Nos dias atuais a discussão sobre métodos de alfabetização se faz presente, seja

52
quando se propõe a desmetodização desse processo, seja quando se discutem cartilhas,
seja quando se utilizam, mesmo que silenciosamente, determinados métodos
considerados tradicionais, porém, não se trata de uma discussão nova, nem tampouco
se trata de pensar que, isoladamente, um método possa resolver os problemas da
alfabetização. Mas, por se tratar de processo escolarizado, sistemático e intencional, a
alfabetização não pode prescindir de método (nem de conteúdos e objetivos, dentre
outros aspectos necessários ao desenvolvimento de atividades de ensino escolar).
Em outras palavras, a questão dos métodos é tão importante (mas não a única,
nem a mais importante) quanto as muitas outras envolvidas nesse processo
multifacetado, que vem apresentando como seu maior desafio a busca de soluções para
as dificuldades de nossas crianças em aprender a ler e escrever e de nossos professores
em ensiná-las. E qualquer discussão sobre métodos de alfabetização que se queira
rigorosa e responsável, portanto, não pode desconsiderar o fato de que um método de
ensino é apenas um dos aspectos de uma teoria educacional relacionada com uma
teoria do conhecimento e com um projeto político e social.

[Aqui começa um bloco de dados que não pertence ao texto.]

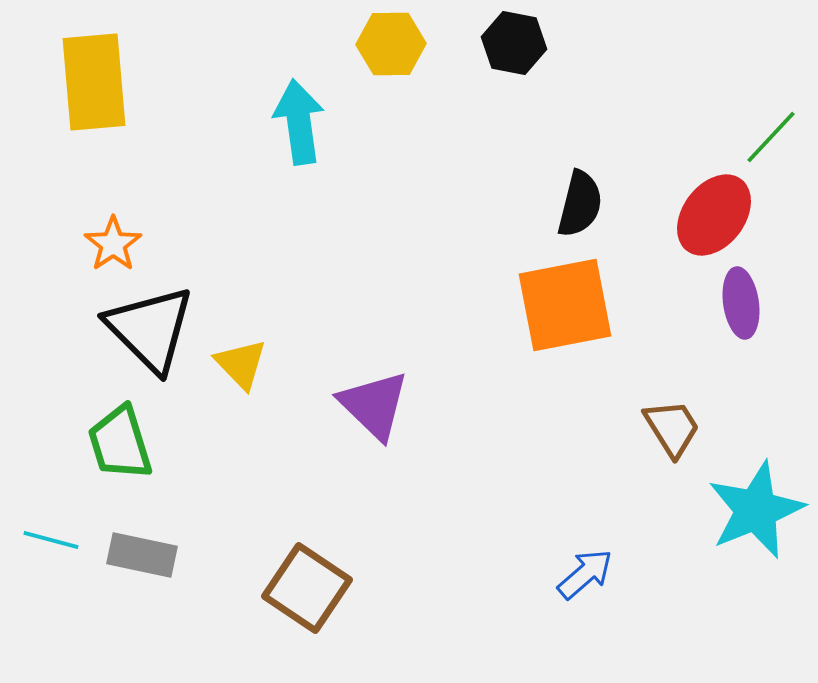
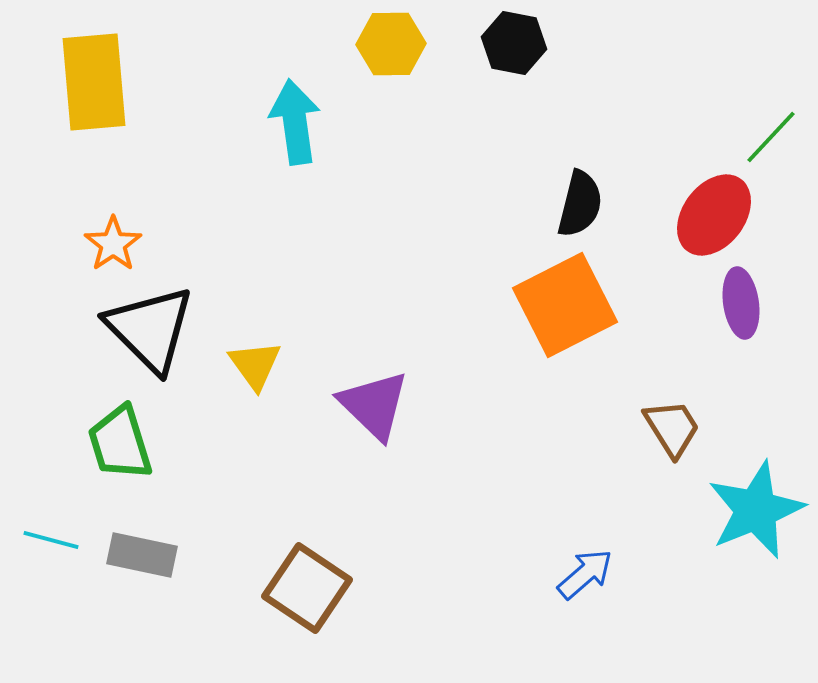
cyan arrow: moved 4 px left
orange square: rotated 16 degrees counterclockwise
yellow triangle: moved 14 px right, 1 px down; rotated 8 degrees clockwise
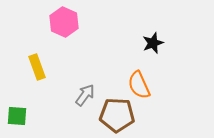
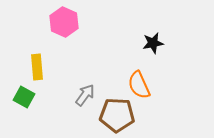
black star: rotated 10 degrees clockwise
yellow rectangle: rotated 15 degrees clockwise
green square: moved 7 px right, 19 px up; rotated 25 degrees clockwise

Se quisermos mudar ou manter nossa situação presente e projetar outro futuro,
em vista do que foi aqui apresentado não podemos desconsiderar a complexidade do
problema nem o passado desse ensino, ingenuamente supondo que, em relação a esse
passado, possamos, ou efetuar total ruptura, ou, de maneira saudosista, buscar seu total
resgate, como se não tivesse havido nenhum avanço científico, de fato, nesse campo de
conhecimento.
É preciso conhecer aquilo que constitui e já constituiu os modos de pensar,
sentir, querer e agir de gerações de professores alfabetizadores (mas não apenas),
especialmente para compreendermos o que desse passado insiste em permanecer. Pois
é justamente nas permanências, especialmente as silenciadas ou silenciosas, mas
operantes, e nos retornos ruidosos e salvacionistas, mas simplistas e apenas travestidos
de novo, que se encontram as maiores resistências. E é também de seu conhecimento
que se podem engendrar as reais possibilidades de encaminhamento das mudanças
necessárias, em defesa do direito de nossas crianças ingressarem no mundo novo da
cultura letrada, o qual, embora há mais de um século prometido, vem sendo
veladamente proibido a muitas delas, que não conseguem aprender a ler e a escrever;
em defesa, enfim, de seu direito de, por meio da conquista da leitura e escrita e
sobretudo de seu sentido, não serem submetidas ao dever, apenas, de aprender a,
quando muito, codificar e decodificar signos linguísticos, na ilusão de um dia, quem

53
sabe?, poderem finalmente ler e escrever, se permanecerem na escola e se alguém lhes
ensinar, de fato; em defesa de seu direito de, por meio da conquista do sentido da
leitura e escrita, serem resgatadas do abandono da escuridão e da solidão e não
capitularem frente à proibição de ingressarem no novo mundo prometido.